Time-Resolved Heat Transfer Measurements on the Tip Wall of a Ribbed Channel Using a Novel Heat Flux Sensor—Part II: Heat Transfer Results

Abstract

Measurements using a novel heat flux sensor were performed in an internal ribbed channel representing the internal cooling passages of a gas turbine blade. These measurements allowed for the characterization of heat transfer turbulence levels and unsteadiness not previously available for internal cooling channels. In the study of heat transfer, often the fluctuations can be equally as important as the mean values for understanding the heat loads in a system. In this study, comparisons are made between the time-averaged values obtained using this sensor and detailed surface measurements using the transient thermal liquid crystal technique.

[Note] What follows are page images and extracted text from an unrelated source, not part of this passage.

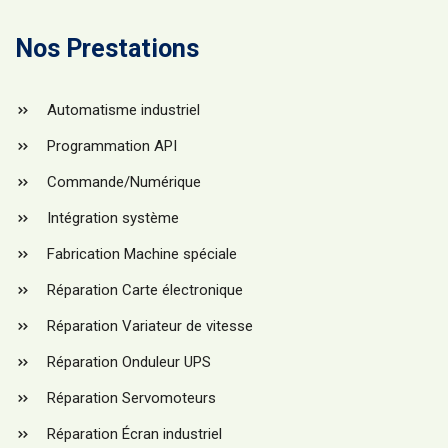
Nos Prestations
Automatisme industriel
Programmation API
Commande/Numérique
Intégration système
Fabrication Machine spéciale
Réparation Carte électronique
Réparation Variateur de vitesse
Réparation Onduleur UPS
Réparation Servomoteurs
Réparation Écran industriel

The time-averaged heat flux sensor and transient TLC results showed very good agreement, validating both methods. Time-resolved measurements were also corroborated with hot film measurements at the wall at the location of the sensor to better clarify the influence of unsteadiness in the velocity field at the wall on fluctuations in the heat flux. These measurements resulted in turbulence intensities of the velocity and heat flux of 20%. The velocity and heat flux integral length scales were about 60% and 35% of the channel width, respectively, resulting in a turbulent Prandtl number of 1.7 at the wall.